Ocean

 潮風が頬を撫でる。生臭さを伴った幾分生温い風を感じながら、彼は視線を彼方へと流した。
 昼間で在れば海の青も、空の蒼も、砂浜や空に浮かぶ雲の白さが目立っただろう。けれど今はそれらの色一切が隠されてしまう時間帯。地上を照らす明かりは月と星という弱々しくも儚い輝きばかりで、騒がしい都会の照明もここまでは届かない。
 あるのは、黒々と渦を巻いたように不気味な様相を呈する、真夜中の海。
 漣の音が響いている。押し寄せ、還る波は昼間となんら変わることはないはずなのに、目の前に横たわる無辺の海原はどこまでも、薄気味悪い。
 背筋を這い上がってきた寒気に似た感覚に、無意識に両腕を抱く。
 夜の海は、あまり楽しいものではない。まるでタールで表面をコーティングしてしまったかのような黒さを晒す水面は、闇の触手を伸ばしここに在るものすべてを攫って行ってしまいそうで。
 彼ごと、なにもかもを。
 ユーリ、と彼は夜の波打ち際に佇むひとの名前を唇の動きに乗せた。けれど昼間よりも騒がしい波の音に掻き消され、呼び声は彼に届くことがなかった。

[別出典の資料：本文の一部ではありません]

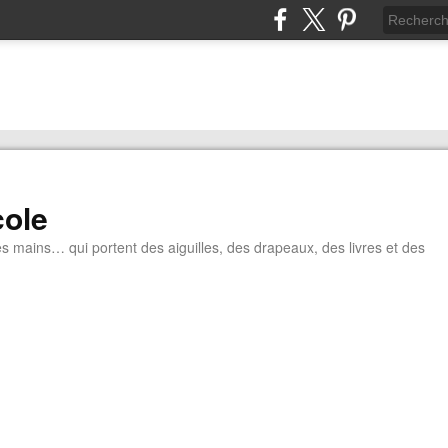
cole
tes mains… qui portent des aiguilles, des drapeaux, des livres et des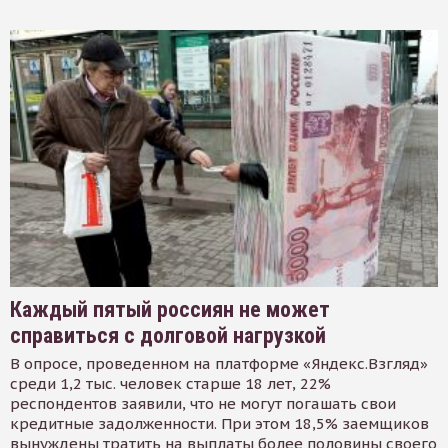
Каждый пятый россиян не может
справиться с долговой нагрузкой
В опросе, проведенном на платформе «Яндекс.Взгляд»
среди 1,2 тыс. человек старше 18 лет, 22%
респондентов заявили, что не могут погашать свои
кредитные задолженности. При этом 18,5% заемщиков
вынуждены тратить на выплаты более половины своего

 さく、と幾ばくかの昼を思い起こさせる熱を残した細かな砂を踏みしめる。僅か五歩にも満たないはずの距離が酷くもどかしく、彼は埋まらないお互いの距離を詰めたくて腕を伸ばした。
 けれど、手はするりとすり抜けて空を掻く。
 打ち寄せて砕ける波に惹かれるままに、ユーリは彼を躱して水面へと進み出たのだ。
「ユーリ」
 夏場、夜の海。
 誰も居ない、遠くで暴走族らしきバイクの排気音が低く響きそして消えた。
 長い長い砂浜は、昼間でこそ海水浴客で賑わい喧噪に包まれるものの、夜半を過ぎてしまえばそれは人間達の眠る時間帯であり、物好きに波に攫われかねない海辺を訪れる者は減る。
 御陰で随分と静かだ。都心部からかなり離れている事もあり、無粋な深夜トラックが駆けめぐる事もない。もともと地元の人間ばかりが集まる場所である事も幸いして、ふたりの耳に届くのは途絶えることのない波の音色ばかりだ。
 先日のポップンパーティーで偶然再会した友、とも言えるはずの知り合いが今年の夏は海外で過ごすから使わないんだ、と別荘の鍵を貸してくれた。誰にも使ってもらえないよりは、使ってくれた方が実は傷まないのだと言っていたから、言外に掃除と手入れをしてくれと頼まれたにも等しい。
 けれど人気の少ない山に近い海辺の町に建つ別荘は、避暑と言う名の休息にもってこいであった事もあり、メンバー三人、なんとか都合をつけあって短い夏場の休暇をここで過ごすことにした。
 もっとも、日の光を厭うユーリが、太陽を遮るものがなにひとつとしてない昼間の砂浜に出たがるはずは当然なく。
 だから必然的に、日が昇っている間の外出はアッシュが買い出しに出るくらいだった。ユーリの日課は朝から晩までの昼寝であり、夕方少し涼む頃に起き出した彼は二食分の食事を摂ってのんびりと過ごし、人出が完全に消えた海辺に降り立つ事になっていた。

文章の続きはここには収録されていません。